Project Summary The past decade has seen unprecedented advances in genome editing technologies and the approval of several targeted gene therapies by the Food & Drug Administration. As such, targeted endonuclease-based approaches to gene therapy now hold realistic promise for the widespread treatment and reversal of a large number of human diseases. Although early versions of CRISPR/Cas systems suffered from problems with efficiency and specificity, recent advances achieved through directed-evolution, targeted protein engineering, and the identification of editing enhancers have put widespread use of gene therapy within reach. However, one major hurdle between the basic science and the implementation of safe and effective clinical interventions is a lack of suitable large animal models for pre-clinical testing of new technologies and therapeutic strategies. Here, we propose a strategy to generate two reporter lines in the common marmoset (Callithrix jacchus) that will be used for monitoring of both on- and off-target editing by Cas9 and adenine base editors at single-cell resolution. Large animal reporters must be highly efficient and capable of testing multiple aspects of gene editing if they are to be broadly useful and capable of overcoming the slow sexual maturation and gestational periods of primates. Taking this into consideration, we will utilize well-established fluorescent reporters in conjunction with a newly-developed variant of luciferase called Akaluc that can be used for non-invasive bioluminescent imaging in marmosets with single-cell sensitivity. We will generate an initial set of two marmoset reporters capable of testing knock-in and adenine base editing in a non-invasive manner through on-target editing-mediated activation of Venus-Akaluc expression. Following initial screening for on-target editing via whole-body imaging with an electron-multiplying charge-couple device (EMCCD) camera, tissue can be collected from these reporter animals and used for single-cell analyses of both on- and off-target editing through fluorescence activated cell sorting (FACS) and single-cell sequencing. Our approach establishes a versatile and efficient platform for testing editing technologies in a non-human primate species and can be easily and rapidly adapted to evolving technologies, making it a valuable system for accelerating the development of safe and effective gene therapies.

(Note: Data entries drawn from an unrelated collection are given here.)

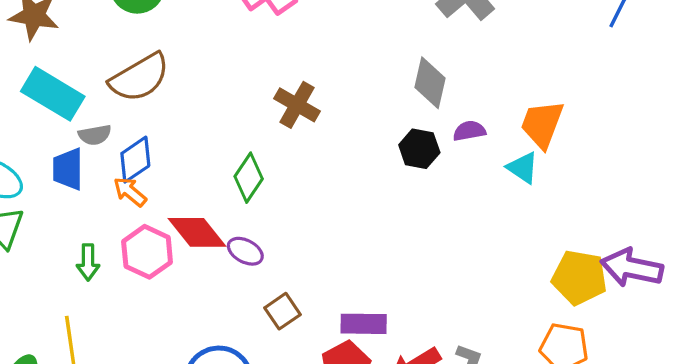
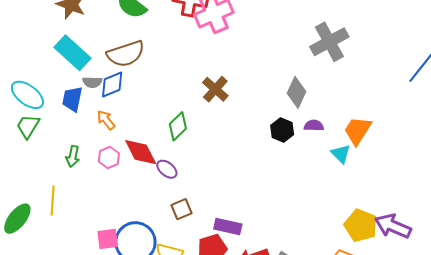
blue diamond: (135, 160) -> (112, 84), moved
pink hexagon: (147, 252) -> (109, 158), size x0.7

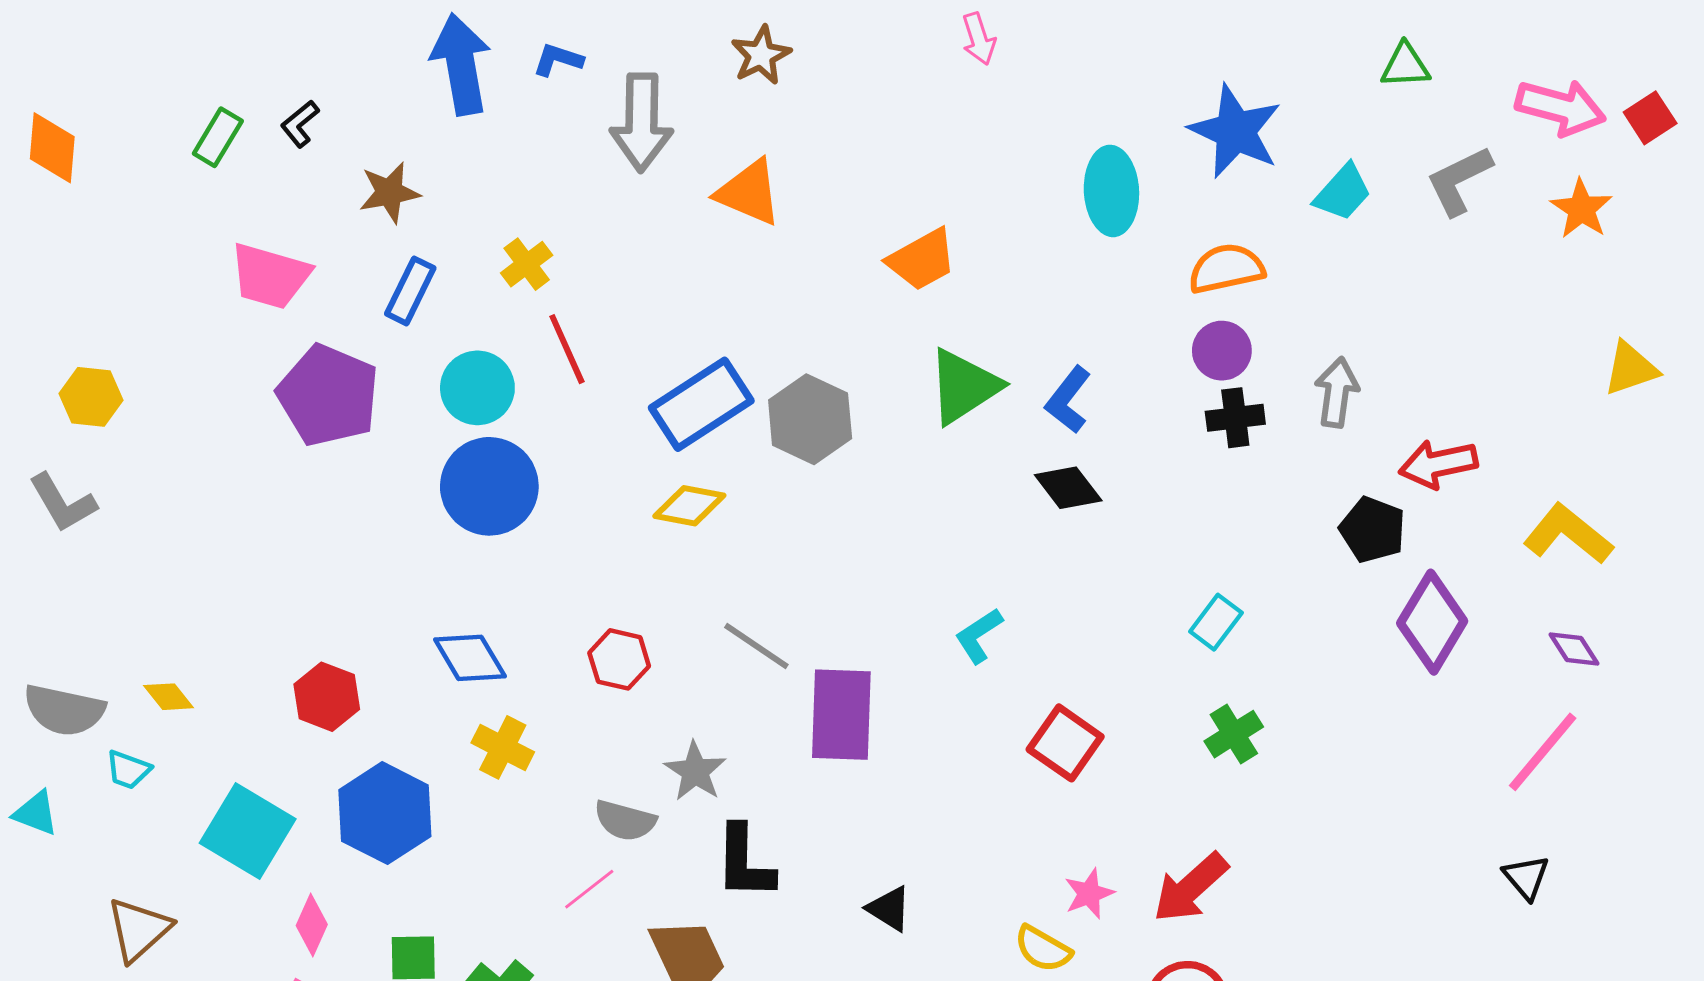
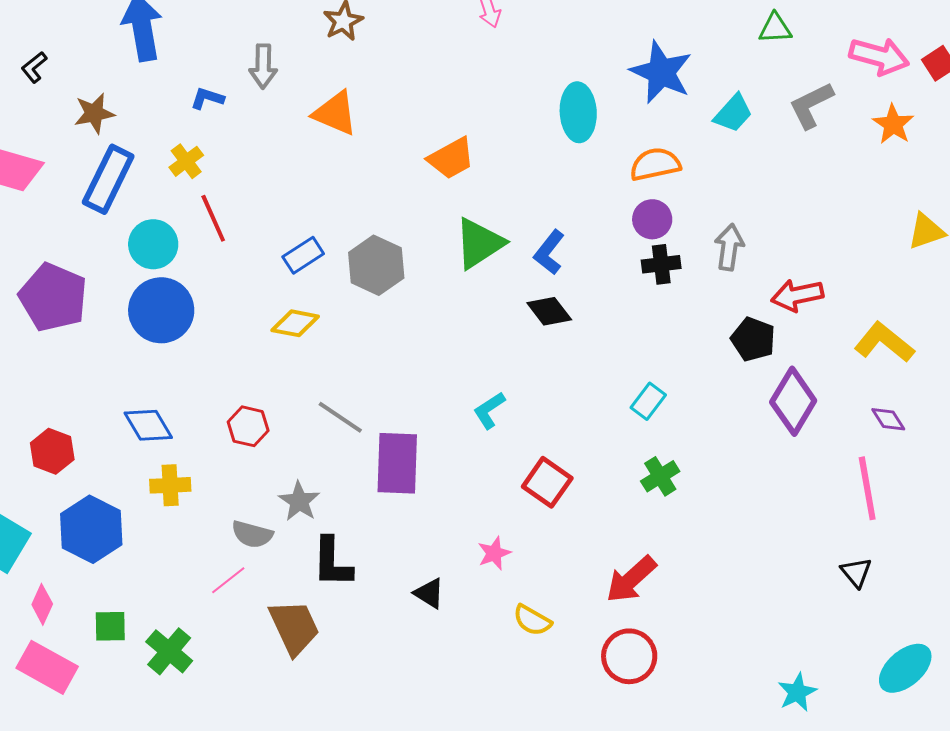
blue L-shape: (558, 60) -> (207, 98), moved
gray arrow: (642, 122) -> (263, 66), size x0.7
blue rectangle: (410, 291) -> (108, 179), size x1.5
purple pentagon: (328, 395) -> (53, 297), moved
blue rectangle: (701, 404) -> (303, 255), size x0.6
yellow cross: (503, 747) -> (170, 485), turned -30
pink line: (1543, 752) -> (867, 488), turned -50
pink star: (1089, 894) -> (494, 553), moved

项目摘要 过去十年，基因组编辑技术取得了前所未有的进步， 美国食品和药物管理局的几种靶向基因疗法。因此，基于靶向核酸内切酶的 基因治疗的方法现在为广泛的治疗和逆转大规模的癌症提供了现实的希望。 人类疾病的数量。尽管CRISPR/Cas系统的早期版本存在以下问题： 效率和特异性，通过定向进化，靶向蛋白质工程， 以及编辑增强子的鉴定已经使基因治疗的广泛使用触手可及。然而，在这方面， 基础科学和安全有效的临床干预措施的实施之间的一个主要障碍 缺乏合适的大型动物模型用于新技术和治疗策略的临床前测试。 在这里，我们提出了一种策略，在普通绒猴（Callithrix jacchus）中产生两个报告细胞系， 将用于监测在单细胞中Cas9和腺嘌呤碱基编辑器的靶上和脱靶编辑。 分辨率大型动物报告基因必须是高效的，并且能够测试基因的多个方面。 编辑，如果他们是广泛有用的，并能够克服缓慢的性成熟和妊娠 灵长类的时期。考虑到这一点，我们将利用成熟的荧光报告基因来 与新开发的称为Akaluc的荧光素酶变体结合，可用于非侵入性 生物发光成像在绒猴与单细胞的敏感性。我们将生成一组初始的两个 绒猴报告子，其能够通过以下方式以非侵入性方式测试敲入和腺嘌呤碱基编辑： 中靶编辑介导的Venus-Akaluc表达的激活。初始筛选后， 通过电子倍增电荷耦合器件（EMCCD）相机的全身成像进行编辑，组织可以 从这些报告动物中收集并用于对靶编辑和脱靶编辑的单细胞分析 通过荧光激活细胞分选（FACS）和单细胞测序。我们的方法建立了一个 用于在非人类灵长类物种中测试编辑技术的通用且高效的平台，并且可以 轻松快速地适应不断发展的技术，使其成为加速 开发安全有效的基因疗法。